Material provided: Begin

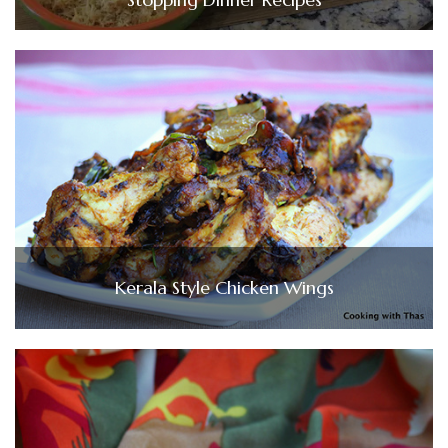
Kerala Style Chicken Wings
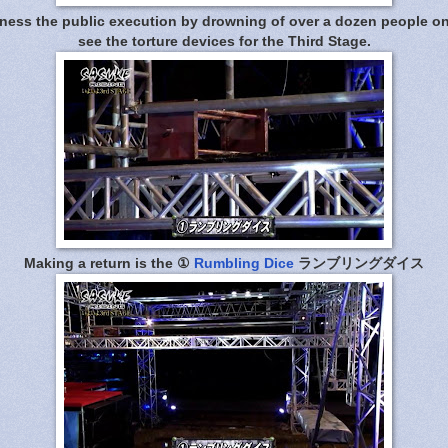
ness the public execution by drowning of over a dozen people on li
see the torture devices for the Third Stage.
Making a return is the ①
Rumbling Dice
ランブリングダイス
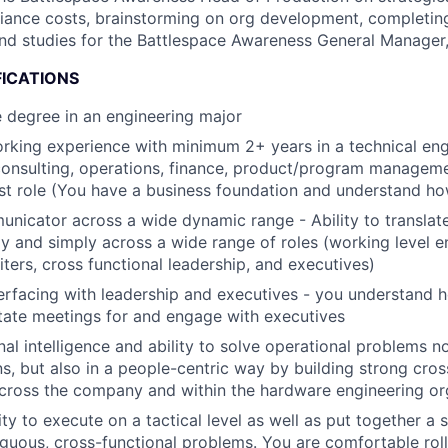
iance costs, brainstorming on org development, completing
d studies for the Battlespace Awareness General Manager,
FICATIONS
 degree in an engineering major
rking experience with minimum 2+ years in a technical eng
consulting, operations, finance, product/program manageme
st role (You have a business foundation and understand h
nicator across a wide dynamic range - Ability to translate
ly and simply across a wide range of roles (working level e
iters, cross functional leadership, and executives)
erfacing with leadership and executives - you understand h
litate meetings for and engage with executives
al intelligence and ability to solve operational problems n
ns, but also in a people-centric way by building strong cros
across the company and within the hardware engineering or
ty to execute on a tactical level as well as put together a 
uous, cross-functional problems. You are comfortable roll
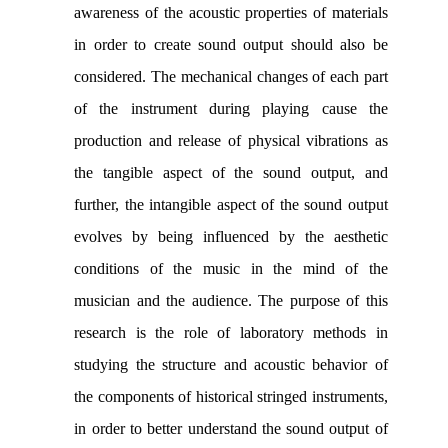
awareness of the acoustic properties of materials
in order to create sound output should also be
considered. The mechanical changes of each part
of the instrument during playing cause the
production and release of physical vibrations as
the tangible aspect of the sound output, and
further, the intangible aspect of the sound output
evolves by being influenced by the aesthetic
conditions of the music in the mind of the
musician and the audience. The purpose of this
research is the role of laboratory methods in
studying the structure and acoustic behavior of
the components of historical stringed instruments,
in order to better understand the sound output of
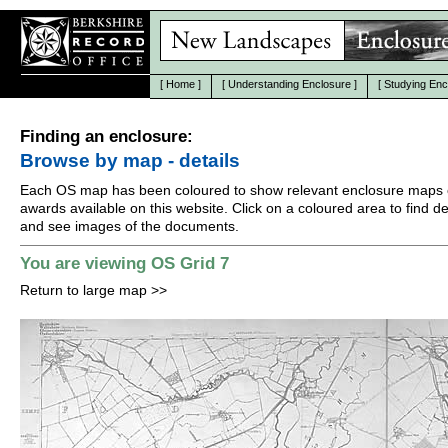
[
Home
]
[
Understanding Enclosure
]
[
Studying Enc
Finding an enclosure:
Browse by map - details
Each OS map has been coloured to show relevant enclosure maps 
awards available on this website. Click on a coloured area to find det
and see images of the documents.
You are viewing OS Grid 7
Return to large map
>>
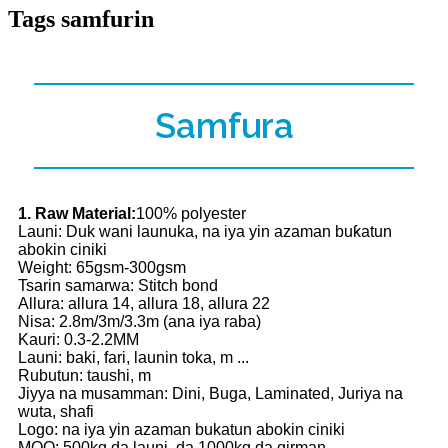
Tags samfurin
Samfura
1. Raw Material:
100% polyester
Launi: Duk wani launuka, na iya yin azaman buƙatun
abokin ciniki
Weight: 65gsm-300gsm
Tsarin samarwa: Stitch bond
Allura: allura 14, allura 18, allura 22
Nisa: 2.8m/3m/3.3m (ana iya raba)
Kauri: 0.3-2.2MM
Launi: baki, fari, launin toka, m ...
Rubutun: taushi, m
Jiyya na musamman: Dini, Buga, Laminated, Juriya na
wuta, shafi
Logo: na iya yin azaman bukatun abokin ciniki
MOQ: 500kg da launi, da 1000kg da girman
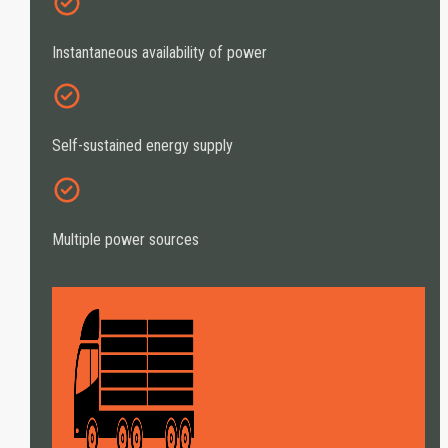
Instantaneous availability of power
Self-sustained energy supply
Multiple power sources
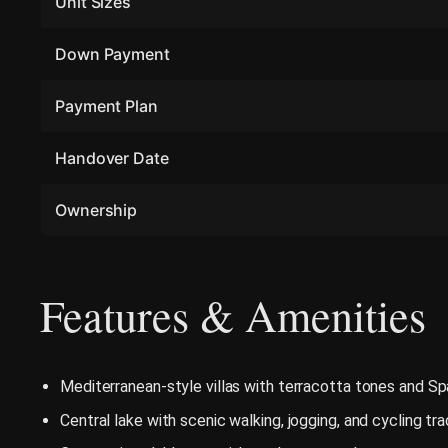
Unit Sizes
Down Payment
Payment Plan
Handover Date
Ownership
Features & Amenities
Mediterranean-style villas with terracotta tones and Sp
Central lake with scenic walking, jogging, and cycling tr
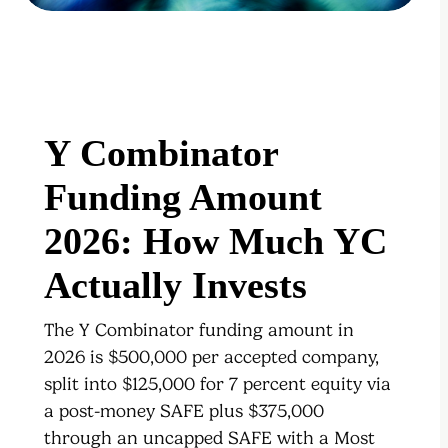
Y Combinator
Funding Amount
2026: How Much YC
Actually Invests
The Y Combinator funding amount in
2026 is $500,000 per accepted company,
split into $125,000 for 7 percent equity via
a post-money SAFE plus $375,000
through an uncapped SAFE with a Most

Material provided: End

▶ [Work instruction] Locate the string "ciniki" in the listing above and copy every line where it occurs.

▶ [Task solution]
abokin ciniki
Logo: na iya yin azaman bukatun abokin ciniki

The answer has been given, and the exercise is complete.